» **Task objective**: Only part of the listing is needed, namely the lines from its start through the line with "de construir habilidades necesarias como el", and they should be retyped exactly.

» **Supplied entries**:
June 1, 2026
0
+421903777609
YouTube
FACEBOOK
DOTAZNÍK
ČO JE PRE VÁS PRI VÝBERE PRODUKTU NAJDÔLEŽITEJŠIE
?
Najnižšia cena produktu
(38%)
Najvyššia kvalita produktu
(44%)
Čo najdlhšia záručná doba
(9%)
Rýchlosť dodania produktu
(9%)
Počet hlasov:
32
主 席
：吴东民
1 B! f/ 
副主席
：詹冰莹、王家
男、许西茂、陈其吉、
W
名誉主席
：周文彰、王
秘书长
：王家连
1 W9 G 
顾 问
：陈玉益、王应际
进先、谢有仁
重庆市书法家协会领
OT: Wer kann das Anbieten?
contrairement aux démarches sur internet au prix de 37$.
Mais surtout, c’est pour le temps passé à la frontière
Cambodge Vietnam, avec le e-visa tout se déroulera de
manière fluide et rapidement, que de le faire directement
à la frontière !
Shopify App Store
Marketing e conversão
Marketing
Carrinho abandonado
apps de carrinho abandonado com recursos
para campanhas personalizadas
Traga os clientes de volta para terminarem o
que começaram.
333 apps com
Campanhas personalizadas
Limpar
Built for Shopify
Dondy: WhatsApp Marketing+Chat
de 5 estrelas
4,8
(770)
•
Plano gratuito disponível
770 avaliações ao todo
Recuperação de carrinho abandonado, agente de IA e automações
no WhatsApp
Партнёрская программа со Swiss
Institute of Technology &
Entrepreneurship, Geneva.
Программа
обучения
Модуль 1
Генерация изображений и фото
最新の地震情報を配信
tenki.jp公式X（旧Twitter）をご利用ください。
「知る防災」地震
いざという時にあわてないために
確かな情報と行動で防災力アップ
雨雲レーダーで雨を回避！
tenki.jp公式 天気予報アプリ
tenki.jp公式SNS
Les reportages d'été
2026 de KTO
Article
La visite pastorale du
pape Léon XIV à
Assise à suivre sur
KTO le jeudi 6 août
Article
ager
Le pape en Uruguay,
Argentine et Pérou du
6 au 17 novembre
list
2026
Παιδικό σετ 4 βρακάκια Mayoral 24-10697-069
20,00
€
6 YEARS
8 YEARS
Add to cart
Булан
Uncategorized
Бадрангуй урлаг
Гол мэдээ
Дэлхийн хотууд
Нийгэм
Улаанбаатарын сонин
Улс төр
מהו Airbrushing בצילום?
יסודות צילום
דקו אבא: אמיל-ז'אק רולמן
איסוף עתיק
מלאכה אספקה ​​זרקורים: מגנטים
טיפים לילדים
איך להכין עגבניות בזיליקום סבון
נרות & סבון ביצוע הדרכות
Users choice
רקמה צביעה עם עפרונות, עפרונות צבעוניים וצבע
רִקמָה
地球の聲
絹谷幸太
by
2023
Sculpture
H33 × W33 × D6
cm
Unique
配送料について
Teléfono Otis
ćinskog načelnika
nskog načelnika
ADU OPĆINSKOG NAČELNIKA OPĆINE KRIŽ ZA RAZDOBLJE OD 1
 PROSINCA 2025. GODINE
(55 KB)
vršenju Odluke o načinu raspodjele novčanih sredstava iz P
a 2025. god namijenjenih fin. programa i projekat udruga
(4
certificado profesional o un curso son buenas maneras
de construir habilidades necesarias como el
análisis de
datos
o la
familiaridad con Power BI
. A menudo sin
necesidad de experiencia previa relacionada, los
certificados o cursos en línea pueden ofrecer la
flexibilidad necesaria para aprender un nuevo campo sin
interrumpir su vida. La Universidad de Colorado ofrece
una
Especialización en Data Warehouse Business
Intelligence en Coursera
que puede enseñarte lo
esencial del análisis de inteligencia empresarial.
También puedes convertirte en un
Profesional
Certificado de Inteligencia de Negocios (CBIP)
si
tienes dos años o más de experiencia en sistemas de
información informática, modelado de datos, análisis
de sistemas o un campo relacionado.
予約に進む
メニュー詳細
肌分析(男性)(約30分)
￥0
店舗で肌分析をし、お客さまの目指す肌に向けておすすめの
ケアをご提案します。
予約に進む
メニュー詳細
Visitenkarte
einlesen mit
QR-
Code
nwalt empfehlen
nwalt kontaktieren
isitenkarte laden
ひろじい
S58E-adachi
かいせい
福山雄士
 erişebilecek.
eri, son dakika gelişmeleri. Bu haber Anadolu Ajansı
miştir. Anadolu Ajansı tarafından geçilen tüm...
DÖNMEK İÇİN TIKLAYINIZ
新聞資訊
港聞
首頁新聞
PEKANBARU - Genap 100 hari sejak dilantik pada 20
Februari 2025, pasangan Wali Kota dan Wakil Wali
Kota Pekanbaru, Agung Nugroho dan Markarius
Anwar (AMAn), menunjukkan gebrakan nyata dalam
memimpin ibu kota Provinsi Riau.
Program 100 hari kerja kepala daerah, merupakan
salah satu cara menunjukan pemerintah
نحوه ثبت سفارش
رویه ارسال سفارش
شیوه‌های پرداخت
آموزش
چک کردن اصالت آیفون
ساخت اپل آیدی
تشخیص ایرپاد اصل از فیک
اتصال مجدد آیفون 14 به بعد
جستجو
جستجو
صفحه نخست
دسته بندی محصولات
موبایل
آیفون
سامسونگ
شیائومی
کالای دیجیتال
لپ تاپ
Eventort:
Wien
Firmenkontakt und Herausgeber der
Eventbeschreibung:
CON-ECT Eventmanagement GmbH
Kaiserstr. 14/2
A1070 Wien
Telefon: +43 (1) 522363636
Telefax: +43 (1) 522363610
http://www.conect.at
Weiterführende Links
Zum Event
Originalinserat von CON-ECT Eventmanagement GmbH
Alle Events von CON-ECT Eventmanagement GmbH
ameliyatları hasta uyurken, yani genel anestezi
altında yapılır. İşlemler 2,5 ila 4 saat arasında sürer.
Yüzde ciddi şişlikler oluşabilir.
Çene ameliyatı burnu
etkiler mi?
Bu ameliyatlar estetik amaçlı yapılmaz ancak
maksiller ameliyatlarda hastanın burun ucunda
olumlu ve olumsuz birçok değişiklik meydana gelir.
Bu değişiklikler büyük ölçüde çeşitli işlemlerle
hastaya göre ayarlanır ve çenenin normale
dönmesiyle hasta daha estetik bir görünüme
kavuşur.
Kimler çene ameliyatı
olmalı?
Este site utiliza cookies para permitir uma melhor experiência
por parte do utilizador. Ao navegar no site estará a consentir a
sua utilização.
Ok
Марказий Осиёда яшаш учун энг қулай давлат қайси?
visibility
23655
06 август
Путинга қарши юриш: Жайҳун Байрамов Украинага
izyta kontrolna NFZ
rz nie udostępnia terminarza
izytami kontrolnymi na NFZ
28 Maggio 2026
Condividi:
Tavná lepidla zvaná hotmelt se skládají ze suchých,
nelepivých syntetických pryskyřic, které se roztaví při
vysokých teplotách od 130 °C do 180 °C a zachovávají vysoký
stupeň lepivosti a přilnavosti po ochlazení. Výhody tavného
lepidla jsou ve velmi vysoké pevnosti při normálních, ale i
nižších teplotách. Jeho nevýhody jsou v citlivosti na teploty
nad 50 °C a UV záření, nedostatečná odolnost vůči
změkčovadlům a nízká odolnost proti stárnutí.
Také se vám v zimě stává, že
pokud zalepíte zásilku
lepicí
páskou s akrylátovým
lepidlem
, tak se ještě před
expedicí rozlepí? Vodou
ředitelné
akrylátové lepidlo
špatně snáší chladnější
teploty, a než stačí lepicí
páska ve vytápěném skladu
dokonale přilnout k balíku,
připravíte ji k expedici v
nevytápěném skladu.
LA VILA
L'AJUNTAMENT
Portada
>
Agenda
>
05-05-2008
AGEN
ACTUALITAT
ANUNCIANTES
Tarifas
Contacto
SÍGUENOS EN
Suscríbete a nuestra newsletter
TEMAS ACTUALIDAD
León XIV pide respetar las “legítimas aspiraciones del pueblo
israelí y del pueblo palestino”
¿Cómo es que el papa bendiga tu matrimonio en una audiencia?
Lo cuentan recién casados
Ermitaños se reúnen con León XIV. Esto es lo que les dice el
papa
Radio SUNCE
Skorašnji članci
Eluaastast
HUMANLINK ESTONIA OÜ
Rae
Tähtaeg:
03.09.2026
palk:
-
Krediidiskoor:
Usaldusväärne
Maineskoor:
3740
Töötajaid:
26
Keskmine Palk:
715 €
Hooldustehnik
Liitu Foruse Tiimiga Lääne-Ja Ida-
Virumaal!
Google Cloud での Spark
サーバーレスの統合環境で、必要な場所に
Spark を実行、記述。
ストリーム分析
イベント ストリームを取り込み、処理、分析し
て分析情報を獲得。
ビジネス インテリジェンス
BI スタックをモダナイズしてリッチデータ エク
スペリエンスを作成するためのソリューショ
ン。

» **Response to this task**:
June 1, 2026
0
+421903777609
YouTube
FACEBOOK
DOTAZNÍK
ČO JE PRE VÁS PRI VÝBERE PRODUKTU NAJDÔLEŽITEJŠIE
?
Najnižšia cena produktu
(38%)
Najvyššia kvalita produktu
(44%)
Čo najdlhšia záručná doba
(9%)
Rýchlosť dodania produktu
(9%)
Počet hlasov:
32
主 席
：吴东民
1 B! f/ 
副主席
：詹冰莹、王家
男、许西茂、陈其吉、
W
名誉主席
：周文彰、王
秘书长
：王家连
1 W9 G 
顾 问
：陈玉益、王应际
进先、谢有仁
重庆市书法家协会领
OT: Wer kann das Anbieten?
contrairement aux démarches sur internet au prix de 37$.
Mais surtout, c’est pour le temps passé à la frontière
Cambodge Vietnam, avec le e-visa tout se déroulera de
manière fluide et rapidement, que de le faire directement
à la frontière !
Shopify App Store
Marketing e conversão
Marketing
Carrinho abandonado
apps de carrinho abandonado com recursos
para campanhas personalizadas
Traga os clientes de volta para terminarem o
que começaram.
333 apps com
Campanhas personalizadas
Limpar
Built for Shopify
Dondy: WhatsApp Marketing+Chat
de 5 estrelas
4,8
(770)
•
Plano gratuito disponível
770 avaliações ao todo
Recuperação de carrinho abandonado, agente de IA e automações
no WhatsApp
Партнёрская программа со Swiss
Institute of Technology &
Entrepreneurship, Geneva.
Программа
обучения
Модуль 1
Генерация изображений и фото
最新の地震情報を配信
tenki.jp公式X（旧Twitter）をご利用ください。
「知る防災」地震
いざという時にあわてないために
確かな情報と行動で防災力アップ
雨雲レーダーで雨を回避！
tenki.jp公式 天気予報アプリ
tenki.jp公式SNS
Les reportages d'été
2026 de KTO
Article
La visite pastorale du
pape Léon XIV à
Assise à suivre sur
KTO le jeudi 6 août
Article
ager
Le pape en Uruguay,
Argentine et Pérou du
6 au 17 novembre
list
2026
Παιδικό σετ 4 βρακάκια Mayoral 24-10697-069
20,00
€
6 YEARS
8 YEARS
Add to cart
Булан
Uncategorized
Бадрангуй урлаг
Гол мэдээ
Дэлхийн хотууд
Нийгэм
Улаанбаатарын сонин
Улс төр
מהו Airbrushing בצילום?
יסודות צילום
דקו אבא: אמיל-ז'אק רולמן
איסוף עתיק
מלאכה אספקה ​​זרקורים: מגנטים
טיפים לילדים
איך להכין עגבניות בזיליקום סבון
נרות & סבון ביצוע הדרכות
Users choice
רקמה צביעה עם עפרונות, עפרונות צבעוניים וצבע
רִקמָה
地球の聲
絹谷幸太
by
2023
Sculpture
H33 × W33 × D6
cm
Unique
配送料について
Teléfono Otis
ćinskog načelnika
nskog načelnika
ADU OPĆINSKOG NAČELNIKA OPĆINE KRIŽ ZA RAZDOBLJE OD 1
 PROSINCA 2025. GODINE
(55 KB)
vršenju Odluke o načinu raspodjele novčanih sredstava iz P
a 2025. god namijenjenih fin. programa i projekat udruga
(4
certificado profesional o un curso son buenas maneras
de construir habilidades necesarias como el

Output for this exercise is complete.